Business broker remains optimistic about economy

Andy Kocemba, president of small-business brokerage Calhoun Kocemba, isn’t sweating predictions in some corners of an economic slowdown or recession in coming months.

Kocemba closed 60 deals last year of small businesses that ranged from a few hundred thousand dollars to more than $1 million and the outlook continues to be good.

Kocemba, also citing recent surveys, said Twin Cities small business owners remain positive.

“There are sections of the economy experiencing downtrends,” he said. “But confidence remains and the economy is pretty healthy.

“We look at financial statements of small businesses every day and we’re seeing heathy companies in everything from personal services to home restoration companies. I don’t see any small-business storm clouds yet.”

They’re singing a different tune in the mining and energy patches. For now the diversified Twin Cities economy appears short of workers, not sales.

USB commits to UNCF scholarships and Catholic Charities

U.S. Bancorp CEO Richard Davis announced a new college scholarship program at a luncheon Friday attended by the president of the United Negro College Fund (UNCF) that is expected to grow to 90 students eventually.

The bank, which said the new program is on top of its regular philanthropy, is seeking other corporations to join with it in funding the “Ujima Scholars Program.” Ujima” is a Swahili word for “collective responsibility.

USB’s $700,000 commitment will include a mentor paired with a student from the third year of high school through college.

The UNCF-Minnesota corporate scholarship program will start with 15 black students, and include academic, financial and employment support.

Meanwhile, U.S. Bank said this month it has committed $13 million so far through a grant and low-income housing tax credits and a $6.3 million construction loan to the $100 million Higher Ground St. Paul project of Catholic Charities in St. Paul. The project will include a 232-bed emergency shelter, 193 affordable housing units and self-sufficiency services.

USB takes heat from environmental, payday lending marchers

About 100 clergy, environmental activists and others last week rolled out a campaign to urge depositors to pull their money out of U.S. Bank.

The protesters seek to pressure U.S. Bank, the nation’s fifth largest, to end its alleged “hazardous practices” of providing wholesale loans to payday lenders who can trap low-income borrowers in endless debt payments; funding Canadian tar sands oil pipelines that they say threaten water, climate and indigenous communities; and “engaging in unsound foreclosure practices that disproportionately affect families of color, disrupting children’s education and broadening an already significant racial achievement gap.”

USB declined to comment.

“We are calling on U.S. Bank to divest from these toxic practices,” said the Rev.

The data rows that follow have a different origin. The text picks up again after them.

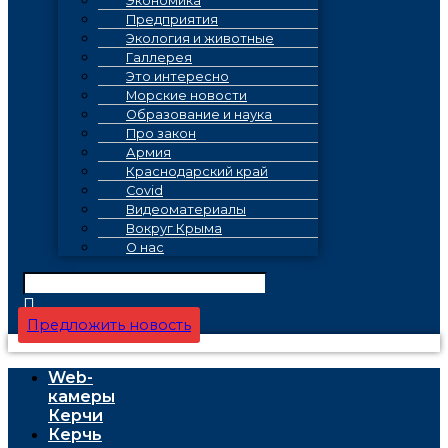
Экономика
Предприятия
Экология и животные
Галлерея
Это интересно
Морские новости
Образование и наука
Про закон
Армия
Краснодарский край
Covid
Видеоматериалы
Вокруг Крыма
О нас
Предложить новость
Web-
камеры
Керчи
Керчь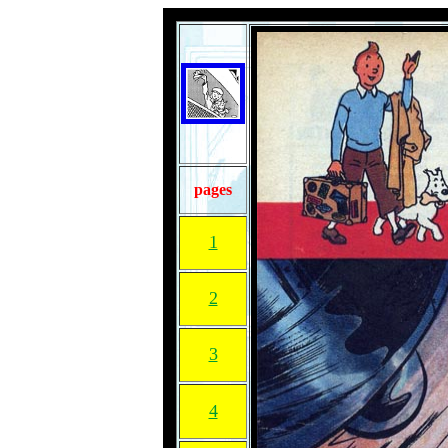
pages
1
2
3
4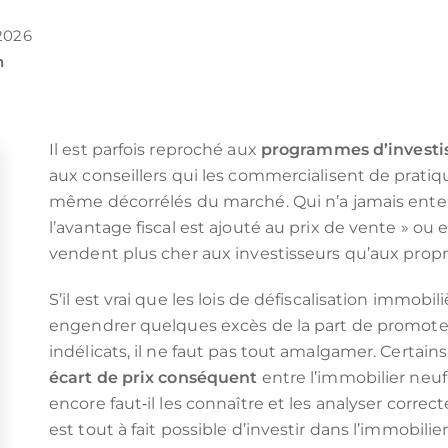
 2026
n
Il est parfois reproché aux
programmes d’investi
aux conseillers qui les commercialisent de pratiqu
même décorrélés du marché. Qui n’a jamais enten
l’avantage fiscal est ajouté au prix de vente » ou
vendent plus cher aux investisseurs qu’aux propr
S’il est vrai que les lois de défiscalisation immobi
engendrer quelques excès de la part de promote
indélicats, il ne faut pas tout amalgamer. Certains
écart de prix conséquent
entre l’immobilier neuf 
encore faut‑il les connaître et les analyser correc
est tout à fait possible d’investir dans l’immobilie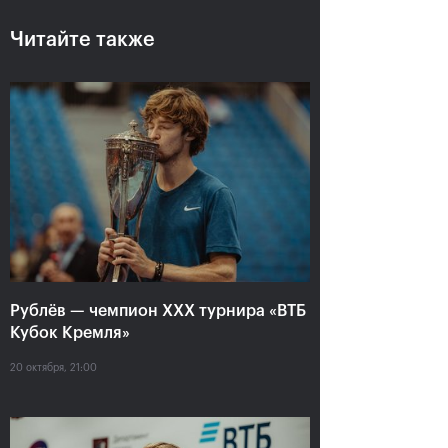
Читайте также
Рублёв — чемпион XXX
турнира «ВТБ Кубок
Кремля»
20 октября, 21:00
Рублёв — чемпион XXX турнира «ВТБ
Кубок Кремля»
20 октября, 21:00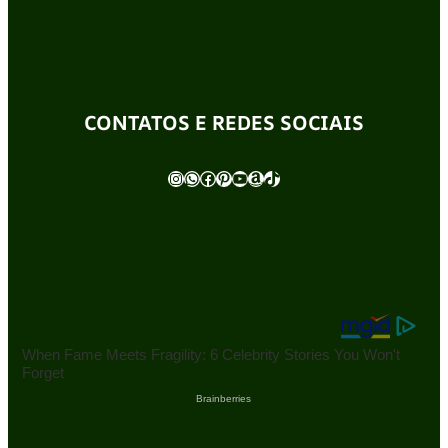
CONTATOS E REDES SOCIAIS
Instagram
WhatsApp
Facebook
Pinterest
Youtube
Amazon
TikTok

Paul Slack, pastor of New Creation Church and President of ISAIAH, an association of Minnesota congregations.

According to ISAIAH, U.S. Bank lends millions to the payday loan industry, including financing to Payday America and ACE Cash Express, two large payday lenders based in Minnesota. ISAIAH is calling on US Bank to stop financing “predatory payday lenders” and offer its own affordable, small loan products.